See, as anyone can see from the last paragraph, it is about knowing human psychology. No, not some book, Sigmund or Anna Freud, Ernest Jones, Melanie Klein, Carl Jung, christ, even R.D. Laing goof thing. Hell no, it is about observing people and what they like and don’t like, what makes them pay attention to your patter and what doesn’t. Now the big thing about this is, let’s face it, for a red-blooded boy like me, not just to inspect people in general but girls, girls with girlish charms, all the way back to middle school girlish charms. I already told you before about my short-lived football scrawny kid career and how through perseverance, perversity, and perdition I figured out my place in the sun by my wits(a thing Markin was always yakking about, but you've probably figured that out by now)and by knowing what Markin insists was "arcane" knowledge. But see it was just that arcane knowledge part, weak as it was, and it really was looking back on it, and the way the knowledge was presented both by style and by fit that made the difference. On behalf of the interest of that honey you were aiming your stuff at.

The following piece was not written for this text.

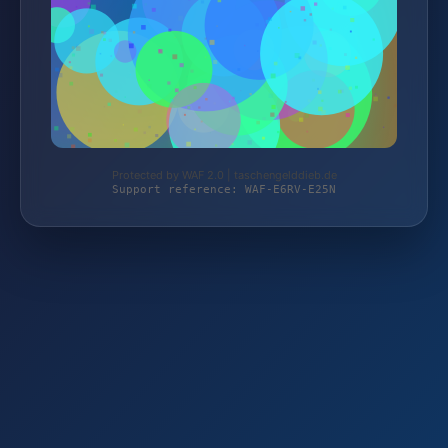
Protected by WAF 2.0 | taschengelddieb.de
Support reference: WAF-E6RV-E25N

Markin never really got it, got how the knowledge and presentation worked together, and probably still doesn’t from what I can see. Let me give you the wrong example before I tell how this thing worked to bring me and my ever lovin’ Joanne together back in the day. Markin, after he started hanging around with me for a while, decided that he would try my method out after he saw that the foxiest girls, the cutest girls, and well, as always in a pinch, those just girls with their girlish charms (giggles and all, see, that is where Markin and I had big differences always-the giggles go with the charms-get it Peter Paul) who were hanging around me before school, during passing time, lunch time and, a little, at least in middle school, after school.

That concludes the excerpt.